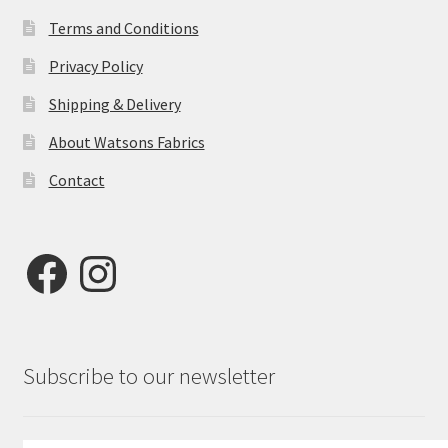
Terms and Conditions
Privacy Policy
Shipping & Delivery
About Watsons Fabrics
Contact
Facebook
Instagram
Subscribe to our newsletter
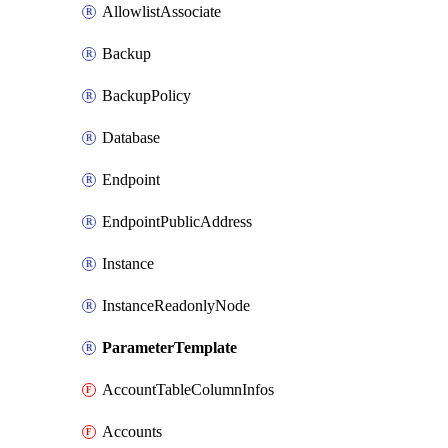
AllowlistAssociate
Backup
BackupPolicy
Database
Endpoint
EndpointPublicAddress
Instance
InstanceReadonlyNode
ParameterTemplate
AccountTableColumnInfos
Accounts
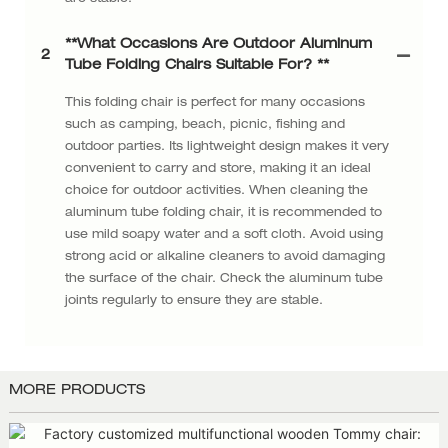
**What Occasions Are Outdoor Aluminum
2
Tube Folding Chairs Suitable For? **
This folding chair is perfect for many occasions
such as camping, beach, picnic, fishing and
outdoor parties. Its lightweight design makes it very
convenient to carry and store, making it an ideal
choice for outdoor activities. When cleaning the
aluminum tube folding chair, it is recommended to
use mild soapy water and a soft cloth. Avoid using
strong acid or alkaline cleaners to avoid damaging
the surface of the chair. Check the aluminum tube
joints regularly to ensure they are stable.
MORE PRODUCTS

→ PROBLEM REQUIREMENTS
Transcribe all of the records above character for character. Exclude the pictures.

→ REPLY
Terms and Conditions
Privacy Policy
Shipping & Delivery
About Watsons Fabrics
Contact
Facebook
Instagram
Subscribe to our newsletter
AllowlistAssociate
Backup
BackupPolicy
Database
Endpoint
EndpointPublicAddress
Instance
InstanceReadonlyNode
ParameterTemplate
AccountTableColumnInfos
Accounts
**What Occasions Are Outdoor Aluminum
2
Tube Folding Chairs Suitable For? **
This folding chair is perfect for many occasions
such as camping, beach, picnic, fishing and
outdoor parties. Its lightweight design makes it very
convenient to carry and store, making it an ideal
choice for outdoor activities. When cleaning the
aluminum tube folding chair, it is recommended to
use mild soapy water and a soft cloth. Avoid using
strong acid or alkaline cleaners to avoid damaging
the surface of the chair. Check the aluminum tube
joints regularly to ensure they are stable.
MORE PRODUCTS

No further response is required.